> [WHAT YOU NEED TO DO] Please copy exactly the part of the records below that opens with the line containing "Ioannis Chatziarapis" and closes with the line containing "Informazioni sui cookie", leaving out any pictures.

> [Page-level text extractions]

● ● ●

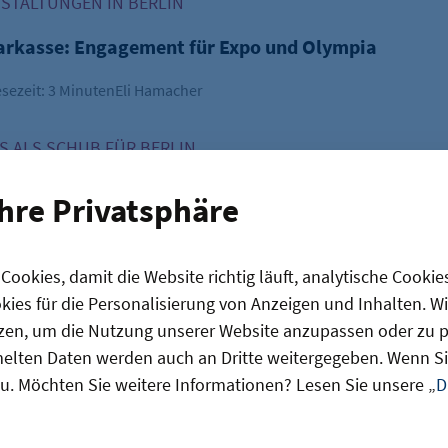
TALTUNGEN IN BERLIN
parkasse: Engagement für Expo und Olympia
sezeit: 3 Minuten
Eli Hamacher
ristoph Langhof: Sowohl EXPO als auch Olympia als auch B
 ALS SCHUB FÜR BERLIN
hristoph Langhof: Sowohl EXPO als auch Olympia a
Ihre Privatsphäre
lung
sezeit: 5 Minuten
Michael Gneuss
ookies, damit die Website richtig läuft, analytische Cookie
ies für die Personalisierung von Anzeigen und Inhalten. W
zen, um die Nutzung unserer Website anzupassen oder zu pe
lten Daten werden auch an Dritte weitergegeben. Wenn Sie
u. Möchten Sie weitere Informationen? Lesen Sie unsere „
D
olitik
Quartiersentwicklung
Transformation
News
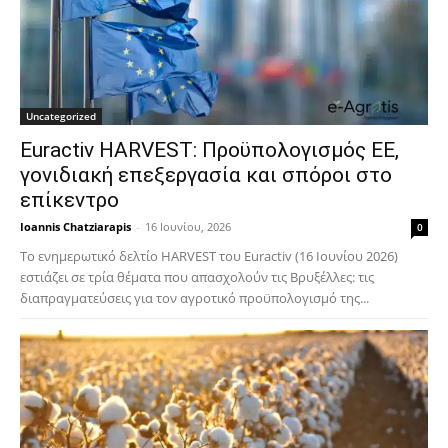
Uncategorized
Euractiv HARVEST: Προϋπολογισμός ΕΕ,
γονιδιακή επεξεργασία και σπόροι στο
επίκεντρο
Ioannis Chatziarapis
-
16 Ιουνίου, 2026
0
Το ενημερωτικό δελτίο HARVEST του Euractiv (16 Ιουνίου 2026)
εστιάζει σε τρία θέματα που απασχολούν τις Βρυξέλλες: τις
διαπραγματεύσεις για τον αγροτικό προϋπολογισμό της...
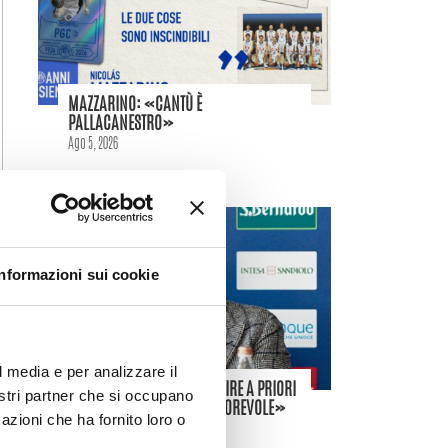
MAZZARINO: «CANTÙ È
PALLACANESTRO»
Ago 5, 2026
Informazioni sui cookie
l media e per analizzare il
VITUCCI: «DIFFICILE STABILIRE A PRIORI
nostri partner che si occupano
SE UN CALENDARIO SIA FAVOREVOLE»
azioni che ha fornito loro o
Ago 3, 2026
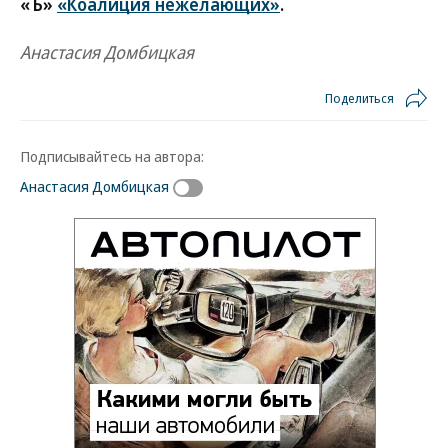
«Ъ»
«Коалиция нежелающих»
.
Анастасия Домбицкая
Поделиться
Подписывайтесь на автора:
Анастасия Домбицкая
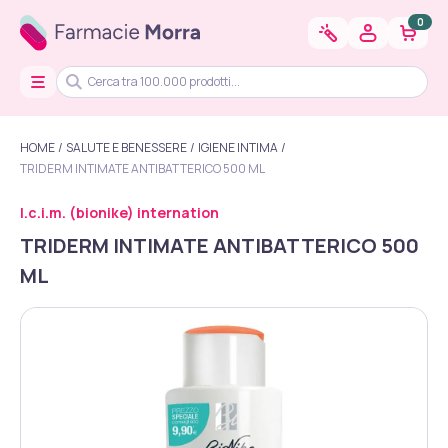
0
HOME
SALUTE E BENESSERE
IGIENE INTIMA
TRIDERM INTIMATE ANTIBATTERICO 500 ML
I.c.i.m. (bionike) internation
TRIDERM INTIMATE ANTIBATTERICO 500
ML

● ● ●

> [FINISHED EXERCISE]
Ioannis Chatziarapis
-
16 Ιουνίου, 2026
0
Το ενημερωτικό δελτίο HARVEST του Euractiv (16 Ιουνίου 2026)
εστιάζει σε τρία θέματα που απασχολούν τις Βρυξέλλες: τις
διαπραγματεύσεις για τον αγροτικό προϋπολογισμό της...
MAZZARINO: «CANTÙ È
PALLACANESTRO»
Ago 5, 2026
Informazioni sui cookie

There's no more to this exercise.